De Hollande a Obama, de Cameron a Merkel – os outros batem palmas e acenam com a cabeça – todos acham que o pecado é a realização de um referendo, uma consulta aos cidadãos para saber se querem ficar sob a pata de Bruxelas e Washington ou de Moscovo, já que independência ou autonomia não contam para o caso, o que conta são os portos no Mar Negro, que não gelam nem sob as ordens do temido general Inverno, o que conta são influências e negócios.

De um lado, Vladimir Putin e a sua versão do renascido nacionalismo russo, orgulhoso e reacionário como todos os nacionalismos, mas pior quando dá polimento aos galões imperiais e muito poder transnacional às suas oligarquias económicas. Em Paris e Bruxelas, Londres e Washington choram-se sentidas saudades de marionetas como Ieltsin, como se o bem-bom que permitiu negócios soberbos aos de sempre com o leilão a pataco do “obsoleto” sistema económico soviético “e países satelites”, durasse para sempre. Não durou, a gora a música é outra e a Rússia imperial não gosta de se sentir acossada, muito menos quando os que a atiçam se querem instalar no osso das suas fronteiras.

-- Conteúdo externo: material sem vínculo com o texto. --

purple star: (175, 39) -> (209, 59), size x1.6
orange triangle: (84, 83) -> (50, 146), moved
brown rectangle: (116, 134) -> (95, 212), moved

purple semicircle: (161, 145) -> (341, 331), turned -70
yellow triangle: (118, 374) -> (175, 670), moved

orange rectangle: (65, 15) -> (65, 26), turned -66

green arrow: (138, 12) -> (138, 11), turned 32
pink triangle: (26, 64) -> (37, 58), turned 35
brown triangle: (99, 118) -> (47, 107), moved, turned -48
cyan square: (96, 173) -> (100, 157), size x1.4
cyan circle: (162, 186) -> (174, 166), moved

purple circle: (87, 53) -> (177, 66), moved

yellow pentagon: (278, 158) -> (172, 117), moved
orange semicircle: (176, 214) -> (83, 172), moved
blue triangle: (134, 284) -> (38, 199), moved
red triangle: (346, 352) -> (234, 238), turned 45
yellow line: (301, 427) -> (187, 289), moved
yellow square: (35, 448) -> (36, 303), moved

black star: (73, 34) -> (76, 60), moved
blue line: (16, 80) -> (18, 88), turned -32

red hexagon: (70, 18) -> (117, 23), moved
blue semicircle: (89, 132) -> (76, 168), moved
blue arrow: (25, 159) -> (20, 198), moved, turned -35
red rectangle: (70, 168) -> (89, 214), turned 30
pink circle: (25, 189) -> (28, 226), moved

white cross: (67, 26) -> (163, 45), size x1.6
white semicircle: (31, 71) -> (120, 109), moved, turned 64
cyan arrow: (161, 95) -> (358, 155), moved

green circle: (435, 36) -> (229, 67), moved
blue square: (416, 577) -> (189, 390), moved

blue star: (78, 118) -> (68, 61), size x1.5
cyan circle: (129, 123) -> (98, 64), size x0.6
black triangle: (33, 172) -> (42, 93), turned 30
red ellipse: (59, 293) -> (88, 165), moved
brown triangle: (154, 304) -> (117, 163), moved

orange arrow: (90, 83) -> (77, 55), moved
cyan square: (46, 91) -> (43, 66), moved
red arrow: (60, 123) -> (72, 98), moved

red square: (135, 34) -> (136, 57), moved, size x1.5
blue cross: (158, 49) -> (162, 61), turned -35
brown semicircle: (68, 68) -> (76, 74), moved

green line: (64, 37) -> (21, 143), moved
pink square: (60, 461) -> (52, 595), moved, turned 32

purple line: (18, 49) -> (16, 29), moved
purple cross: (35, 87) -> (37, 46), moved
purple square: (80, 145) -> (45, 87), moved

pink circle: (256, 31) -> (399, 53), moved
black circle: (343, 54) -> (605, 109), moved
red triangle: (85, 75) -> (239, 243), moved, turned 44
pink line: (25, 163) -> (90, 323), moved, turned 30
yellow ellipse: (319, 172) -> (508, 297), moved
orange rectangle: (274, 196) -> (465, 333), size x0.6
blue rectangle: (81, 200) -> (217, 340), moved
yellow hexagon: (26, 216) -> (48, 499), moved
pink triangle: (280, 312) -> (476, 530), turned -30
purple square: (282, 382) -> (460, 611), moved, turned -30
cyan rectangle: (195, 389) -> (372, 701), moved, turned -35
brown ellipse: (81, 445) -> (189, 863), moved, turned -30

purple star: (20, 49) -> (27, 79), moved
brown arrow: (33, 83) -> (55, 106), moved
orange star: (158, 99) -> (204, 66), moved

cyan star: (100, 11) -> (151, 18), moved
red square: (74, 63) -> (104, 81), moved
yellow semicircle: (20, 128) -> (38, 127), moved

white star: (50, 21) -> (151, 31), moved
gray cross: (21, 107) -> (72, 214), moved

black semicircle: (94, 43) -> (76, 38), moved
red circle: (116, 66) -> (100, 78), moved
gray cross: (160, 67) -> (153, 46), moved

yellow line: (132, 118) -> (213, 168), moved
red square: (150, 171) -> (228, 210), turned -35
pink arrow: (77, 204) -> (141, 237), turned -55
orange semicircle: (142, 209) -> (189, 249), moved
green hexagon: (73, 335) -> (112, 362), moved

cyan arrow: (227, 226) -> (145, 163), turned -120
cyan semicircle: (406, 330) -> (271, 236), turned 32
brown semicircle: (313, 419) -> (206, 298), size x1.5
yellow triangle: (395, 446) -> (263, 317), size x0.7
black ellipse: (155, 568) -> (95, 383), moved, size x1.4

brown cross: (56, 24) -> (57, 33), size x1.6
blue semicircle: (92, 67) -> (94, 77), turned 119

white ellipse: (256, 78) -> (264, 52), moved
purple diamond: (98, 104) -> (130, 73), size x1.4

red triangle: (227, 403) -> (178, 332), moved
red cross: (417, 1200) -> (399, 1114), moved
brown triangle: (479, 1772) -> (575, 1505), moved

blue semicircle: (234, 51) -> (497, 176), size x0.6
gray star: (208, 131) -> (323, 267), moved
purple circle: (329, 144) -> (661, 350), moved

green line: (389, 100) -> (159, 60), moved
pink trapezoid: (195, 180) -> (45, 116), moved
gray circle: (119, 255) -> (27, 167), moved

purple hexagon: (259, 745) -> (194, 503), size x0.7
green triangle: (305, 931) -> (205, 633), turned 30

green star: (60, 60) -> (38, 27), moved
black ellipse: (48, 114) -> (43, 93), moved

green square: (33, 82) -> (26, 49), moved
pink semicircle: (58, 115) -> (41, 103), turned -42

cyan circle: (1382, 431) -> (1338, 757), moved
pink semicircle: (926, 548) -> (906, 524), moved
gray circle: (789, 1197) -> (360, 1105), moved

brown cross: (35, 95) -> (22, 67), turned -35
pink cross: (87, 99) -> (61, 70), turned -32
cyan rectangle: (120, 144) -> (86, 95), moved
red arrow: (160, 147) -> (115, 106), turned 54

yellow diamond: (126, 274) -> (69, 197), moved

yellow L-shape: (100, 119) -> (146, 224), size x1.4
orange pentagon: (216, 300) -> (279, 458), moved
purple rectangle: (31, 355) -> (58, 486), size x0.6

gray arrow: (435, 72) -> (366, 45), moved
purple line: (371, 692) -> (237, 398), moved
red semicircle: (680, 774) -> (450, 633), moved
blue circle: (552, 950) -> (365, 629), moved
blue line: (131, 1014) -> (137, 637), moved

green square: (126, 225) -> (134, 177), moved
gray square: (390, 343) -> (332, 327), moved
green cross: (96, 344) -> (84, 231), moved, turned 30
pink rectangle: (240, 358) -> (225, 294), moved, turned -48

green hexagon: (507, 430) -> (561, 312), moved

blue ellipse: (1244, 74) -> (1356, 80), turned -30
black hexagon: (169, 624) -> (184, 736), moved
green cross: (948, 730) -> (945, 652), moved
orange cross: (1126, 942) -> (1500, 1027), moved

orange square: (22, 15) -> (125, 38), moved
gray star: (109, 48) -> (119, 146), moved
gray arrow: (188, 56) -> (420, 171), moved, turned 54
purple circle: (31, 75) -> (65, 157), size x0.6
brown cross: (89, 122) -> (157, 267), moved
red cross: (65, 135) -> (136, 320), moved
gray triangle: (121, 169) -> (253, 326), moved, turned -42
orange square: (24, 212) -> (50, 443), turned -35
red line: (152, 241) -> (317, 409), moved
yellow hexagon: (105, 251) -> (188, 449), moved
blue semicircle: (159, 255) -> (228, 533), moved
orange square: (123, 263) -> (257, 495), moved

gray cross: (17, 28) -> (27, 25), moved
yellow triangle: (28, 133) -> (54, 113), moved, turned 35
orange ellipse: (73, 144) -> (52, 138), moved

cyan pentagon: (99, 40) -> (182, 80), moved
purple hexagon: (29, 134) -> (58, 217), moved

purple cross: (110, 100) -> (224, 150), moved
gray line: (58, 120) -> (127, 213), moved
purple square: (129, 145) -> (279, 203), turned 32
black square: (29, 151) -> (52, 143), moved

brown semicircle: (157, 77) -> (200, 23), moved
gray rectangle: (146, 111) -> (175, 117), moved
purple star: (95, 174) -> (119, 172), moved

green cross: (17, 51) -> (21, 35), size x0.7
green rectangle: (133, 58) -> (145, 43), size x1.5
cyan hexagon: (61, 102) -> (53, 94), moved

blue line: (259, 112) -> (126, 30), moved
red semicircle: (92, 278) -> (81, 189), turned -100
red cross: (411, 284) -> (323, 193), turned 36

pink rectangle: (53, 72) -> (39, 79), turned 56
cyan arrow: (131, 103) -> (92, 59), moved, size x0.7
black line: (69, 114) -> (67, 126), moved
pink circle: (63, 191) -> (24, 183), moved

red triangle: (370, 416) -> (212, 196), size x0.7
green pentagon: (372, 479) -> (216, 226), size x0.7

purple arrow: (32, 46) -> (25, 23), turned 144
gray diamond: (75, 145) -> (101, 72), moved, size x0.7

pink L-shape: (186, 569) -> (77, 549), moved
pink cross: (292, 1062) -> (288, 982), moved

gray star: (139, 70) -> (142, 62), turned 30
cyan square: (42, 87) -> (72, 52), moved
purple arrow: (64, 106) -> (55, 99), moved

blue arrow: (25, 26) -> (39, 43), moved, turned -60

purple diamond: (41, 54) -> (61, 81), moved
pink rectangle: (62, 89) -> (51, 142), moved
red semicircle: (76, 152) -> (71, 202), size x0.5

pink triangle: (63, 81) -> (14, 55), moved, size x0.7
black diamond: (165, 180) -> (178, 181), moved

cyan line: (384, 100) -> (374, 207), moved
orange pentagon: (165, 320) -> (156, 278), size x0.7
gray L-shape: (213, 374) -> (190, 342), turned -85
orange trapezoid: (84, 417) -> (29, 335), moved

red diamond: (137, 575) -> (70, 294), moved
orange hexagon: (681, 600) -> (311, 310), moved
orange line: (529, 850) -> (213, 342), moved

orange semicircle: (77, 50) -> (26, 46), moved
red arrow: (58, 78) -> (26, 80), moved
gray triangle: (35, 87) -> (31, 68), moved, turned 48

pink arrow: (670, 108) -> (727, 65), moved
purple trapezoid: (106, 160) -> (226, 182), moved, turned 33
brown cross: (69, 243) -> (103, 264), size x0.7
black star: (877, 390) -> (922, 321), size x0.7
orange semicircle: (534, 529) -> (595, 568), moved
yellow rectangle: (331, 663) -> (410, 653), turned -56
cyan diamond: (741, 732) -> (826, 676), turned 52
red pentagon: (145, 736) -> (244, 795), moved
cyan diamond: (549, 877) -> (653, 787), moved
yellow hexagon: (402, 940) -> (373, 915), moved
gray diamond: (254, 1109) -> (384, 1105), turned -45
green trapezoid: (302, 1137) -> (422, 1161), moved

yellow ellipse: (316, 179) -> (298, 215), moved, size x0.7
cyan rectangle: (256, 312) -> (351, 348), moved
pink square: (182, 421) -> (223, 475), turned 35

Do outro lado, o dos bons, estão os virtuosos cavaleiros-andantes da democracia, dos direitos humanos, ombro-com-ombro, mão-na-mão com fascistas embebidos numa mistura de poeira da história e sangue vivo destes dias, transformados em heróis libertadores e cujas origens e cédulas de nascimento foram varridas à pressa para as lixeiras, juntamente com os destroços das arruaças na Praça Maidan. Percebe-se que democratas tão genuínos não queiram um referendo na Crimeia. Onde estão os referendos nos seus países sobre a adesão ao Euro, sobre o tratado orçamental, sobre as próprias adesões à União Europeia? Ou os referendos para lançar as guerras no Afeganistão, no Iraque, na Líbia, na Síria? Ou as consultas aos povos para ficarem a viver em protectorados, seja na Grécia, na Bósnia Herzegovina, no Chipre, em Portugal? Ouvir as pessoas? É um risco, ou até garantia de uma invasão, de que a maioria do Parlamento Europeu decidiu acusar a Rússia ao promover a votação na Crimeia… Ouvir as pessoas só quando existe a certeza de decidirem como eles querem. Mas que não seja quando se sabe que os inimigos, neste caso os russos, vão obter a resposta que pretendem. Para estes genuínos democratas nada é mais incómodo que a própria democracia. Por essas e outras, decidiu o embaixador de Israel em Kiev assinar um acordo “defensivo” com as milícias neonazis – no governo – para que os seus ímpetos xenóbobos ponham o anti-semitismo entre parêntesis, em troca da colaboração de uns quantos mercenários trazendo de Gaza algum sangue para juntar ao que jorra em Kiev. Sangue dos impuros nunca é excessivo.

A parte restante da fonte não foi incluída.